---------- Input material ----------

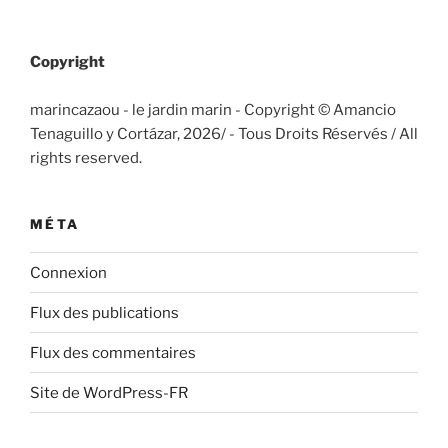
Copyright
marincazaou - le jardin marin - Copyright © Amancio
Tenaguillo y Cortázar, 2026/
- Tous Droits Réservés / All
rights reserved.
MÉTA
Connexion
Flux des publications
Flux des commentaires
Site de WordPress-FR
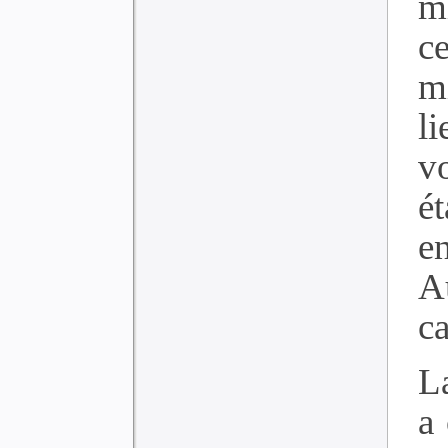
mi
c
m
l
v
ét
e
A
ca
La
a 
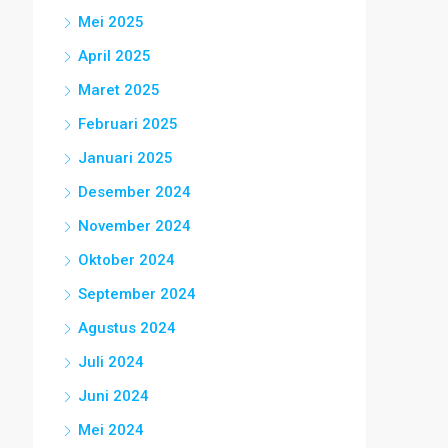
Mei 2025
April 2025
Maret 2025
Februari 2025
Januari 2025
Desember 2024
November 2024
Oktober 2024
September 2024
Agustus 2024
Juli 2024
Juni 2024
Mei 2024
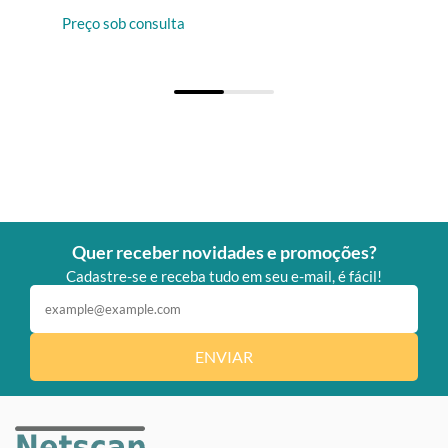
Preço sob consulta
Quer receber novidades e promoções?
Cadastre-se e receba tudo em seu e-mail, é fácil!
ENVIAR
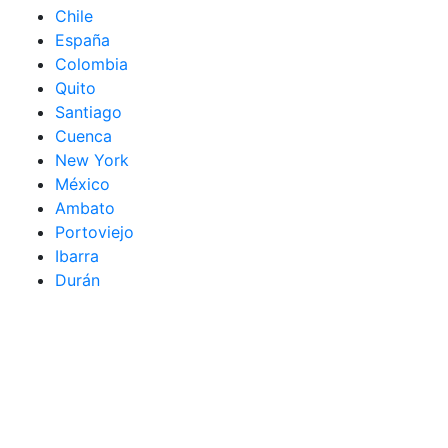
Chile
España
Colombia
Quito
Santiago
Cuenca
New York
México
Ambato
Portoviejo
Ibarra
Durán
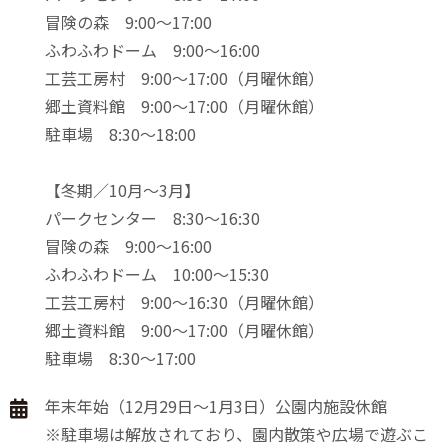
冒険の森 9:00～17:00
ふわふわドーム 9:00～16:00
工芸工房村 9:00～17:00（月曜休館）
郷土資料館 9:00～17:00（月曜休館）
駐車場 8:30～18:00
【冬期／10月〜3月】
パークセンター 8:30～16:30
冒険の森 9:00〜16:00
ふわふわドーム 10:00〜15:30
工芸工房村 9:00～16:30（月曜休館）
郷土資料館 9:00～17:00（月曜休館）
駐車場 8:30～17:00
年末年始（12月29日～1月3日）公園内施設休館
※駐車場は解放されており、園内散策や広場で遊ぶこ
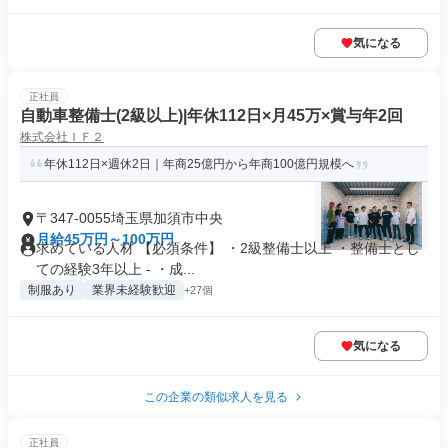
気になる
正社員
自動車整備士(2級以上)|年休112日×月45万×賞与年2回
株式会社ＩＦ２
年休112日×週休2日｜年商25億円から年商100億円規模へ
〒347-0055埼玉県加須市中央
月給45万円～100万円
求めている人材 【必須条件】 ・2級整備士以上 ・整備士とし
ての経験3年以上 - ・成...
制服あり
業界未経験歓迎
+27個
気になる
この企業の類似求人を見る
正社員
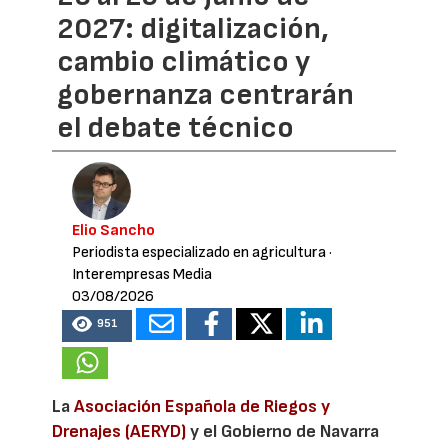
2027: digitalización,
cambio climático y
gobernanza centrarán
el debate técnico
Elio Sancho
Periodista especializado en agricultura
·
Interempresas Media
03/08/2026
951
La
Asociación Española de Riegos y
Drenajes (AERYD)
y el Gobierno de Navarra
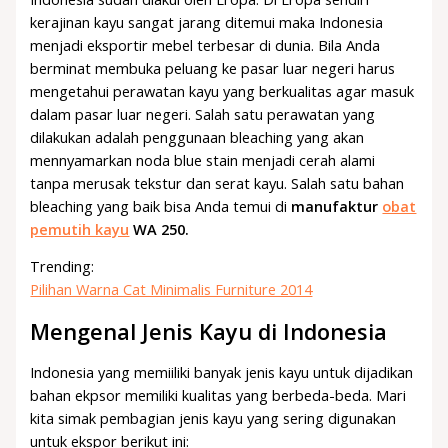
kerajinan kayu sangat jarang ditemui maka Indonesia
menjadi eksportir mebel terbesar di dunia. Bila Anda
berminat membuka peluang ke pasar luar negeri harus
mengetahui perawatan kayu yang berkualitas agar masuk
dalam pasar luar negeri. Salah satu perawatan yang
dilakukan adalah penggunaan bleaching yang akan
mennyamarkan noda blue stain menjadi cerah alami
tanpa merusak tekstur dan serat kayu. Salah satu bahan
bleaching yang baik bisa Anda temui di
manufaktur
obat
pemutih kayu
WA 250.
Trending:
Pilihan Warna Cat Minimalis Furniture 2014
Mengenal Jenis Kayu di Indonesia
Indonesia yang memiiliki banyak jenis kayu untuk dijadikan
bahan ekpsor memiliki kualitas yang berbeda-beda. Mari
kita simak pembagian jenis kayu yang sering digunakan
untuk ekspor berikut ini:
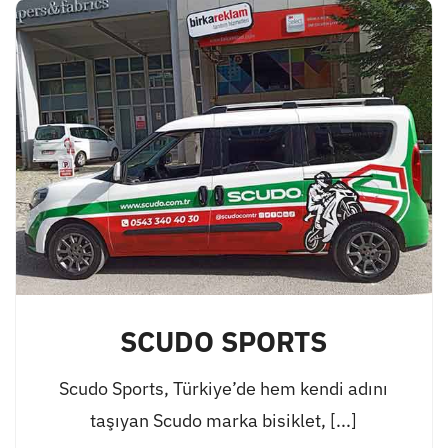
SCUDO SPORTS
Scudo Sports, Türkiye’de hem kendi adını
taşıyan Scudo marka bisiklet, [...]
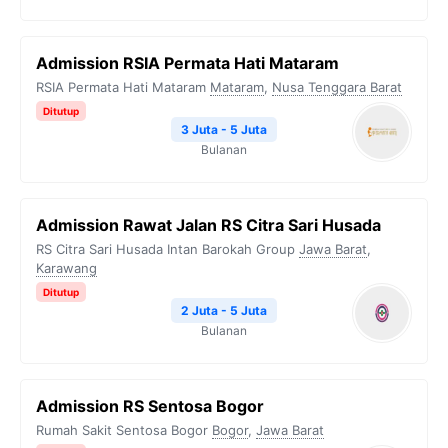
Admission RSIA Permata Hati Mataram
RSIA Permata Hati Mataram
Mataram
,
Nusa Tenggara Barat
Ditutup
3 Juta - 5 Juta
Bulanan
Admission Rawat Jalan RS Citra Sari Husada
RS Citra Sari Husada Intan Barokah Group
Jawa Barat
,
Karawang
Ditutup
2 Juta - 5 Juta
Bulanan
Admission RS Sentosa Bogor
Rumah Sakit Sentosa Bogor
Bogor
,
Jawa Barat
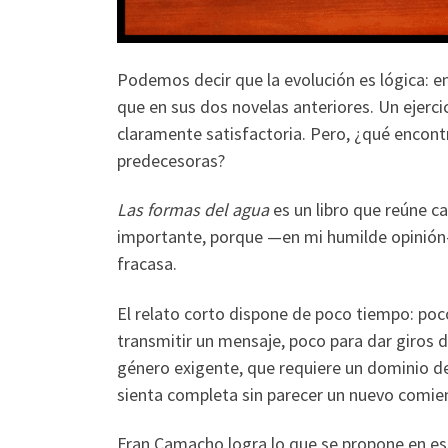
Podemos decir que la evolución es lógica: e
que en sus dos novelas anteriores. Un ejerci
claramente satisfactoria. Pero, ¿qué enco
predecesoras?
Las formas del agua
es un libro que reúne c
importante, porque —en mi humilde opinión—
fracasa.
El relato corto dispone de poco tiempo: poco
transmitir un mensaje, poco para dar giros de
género exigente, que requiere un dominio del
sienta completa sin parecer un nuevo comie
Fran Camacho logra lo que se propone en es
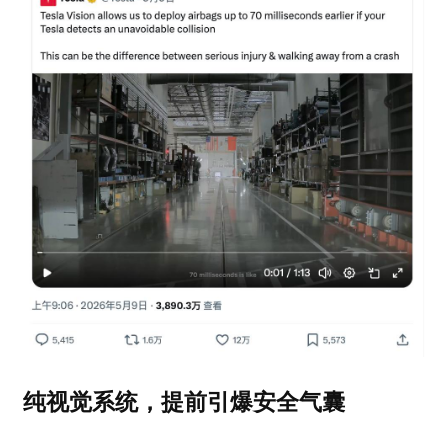
纯视觉系统，提前引爆安全气囊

----------

[Action item]: Copy the data word for word. Pictures do not go in the copy.

[Task answer]:
Copyright
marincazaou - le jardin marin - Copyright © Amancio
Tenaguillo y Cortázar, 2026/
- Tous Droits Réservés / All
rights reserved.
MÉTA
Connexion
Flux des publications
Flux des commentaires
Site de WordPress-FR
mi
c
m
l
v
ét
e
A
ca
La
a 
Mei 2025
April 2025
Maret 2025
Februari 2025
Januari 2025
Desember 2024
November 2024
Oktober 2024
September 2024
Agustus 2024
Juli 2024
Juni 2024
Mei 2024
Preço sob consulta
Quer receber novidades e promoções?
Cadastre-se e receba tudo em seu e-mail, é fácil!
ENVIAR
Chile
España
Colombia
Quito
Santiago
Cuenca
New York
México
Ambato
Portoviejo
Ibarra
Durán
冒険の森 9:00～17:00
ふわふわドーム 9:00～16:00
工芸工房村 9:00～17:00（月曜休館）
郷土資料館 9:00～17:00（月曜休館）
駐車場 8:30～18:00
【冬期／10月〜3月】
パークセンター 8:30～16:30
冒険の森 9:00〜16:00
ふわふわドーム 10:00〜15:30
工芸工房村 9:00～16:30（月曜休館）
郷土資料館 9:00～17:00（月曜休館）
駐車場 8:30～17:00
年末年始（12月29日～1月3日）公園内施設休館
※駐車場は解放されており、園内散策や広場で遊ぶこ
気になる
正社員
自動車整備士(2級以上)|年休112日×月45万×賞与年2回
株式会社ＩＦ２
年休112日×週休2日｜年商25億円から年商100億円規模へ
〒347-0055埼玉県加須市中央
月給45万円～100万円
求めている人材 【必須条件】 ・2級整備士以上 ・整備士とし
ての経験3年以上 - ・成...
制服あり
業界未経験歓迎
+27個
気になる
この企業の類似求人を見る
正社員
2027: digitalización,
cambio climático y
gobernanza centrarán
el debate técnico
Elio Sancho
Periodista especializado en agricultura
·
Interempresas Media
03/08/2026
951
La
Asociación Española de Riegos y
Drenajes (AERYD)
y el Gobierno de Navarra
kerajinan kayu sangat jarang ditemui maka Indonesia
menjadi eksportir mebel terbesar di dunia. Bila Anda
berminat membuka peluang ke pasar luar negeri harus
mengetahui perawatan kayu yang berkualitas agar masuk
dalam pasar luar negeri. Salah satu perawatan yang
dilakukan adalah penggunaan bleaching yang akan
mennyamarkan noda blue stain menjadi cerah alami
tanpa merusak tekstur dan serat kayu. Salah satu bahan
bleaching yang baik bisa Anda temui di
manufaktur
obat
pemutih kayu
WA 250.
Trending:
Pilihan Warna Cat Minimalis Furniture 2014
Mengenal Jenis Kayu di Indonesia
Indonesia yang memiiliki banyak jenis kayu untuk dijadikan
bahan ekpsor memiliki kualitas yang berbeda-beda. Mari
kita simak pembagian jenis kayu yang sering digunakan
untuk ekspor berikut ini:
SCUDO SPORTS
Scudo Sports, Türkiye’de hem kendi adını
taşıyan Scudo marka bisiklet, [...]
Admission RSIA Permata Hati Mataram
RSIA Permata Hati Mataram
Mataram
,
Nusa Tenggara Barat
Ditutup
3 Juta - 5 Juta
Bulanan
Admission Rawat Jalan RS Citra Sari Husada
RS Citra Sari Husada Intan Barokah Group
Jawa Barat
,
Karawang
Ditutup
2 Juta - 5 Juta
Bulanan
Admission RS Sentosa Bogor
Rumah Sakit Sentosa Bogor
Bogor
,
Jawa Barat
Podemos decir que la evolución es lógica: e
que en sus dos novelas anteriores. Un ejerci
claramente satisfactoria. Pero, ¿qué enco
predecesoras?
Las formas del agua
es un libro que reúne c
importante, porque —en mi humilde opinión—
fracasa.
El relato corto dispone de poco tiempo: poco
transmitir un mensaje, poco para dar giros de
género exigente, que requiere un dominio del
sienta completa sin parecer un nuevo comie
Fran Camacho logra lo que se propone en es
纯视觉系统，提前引爆安全气囊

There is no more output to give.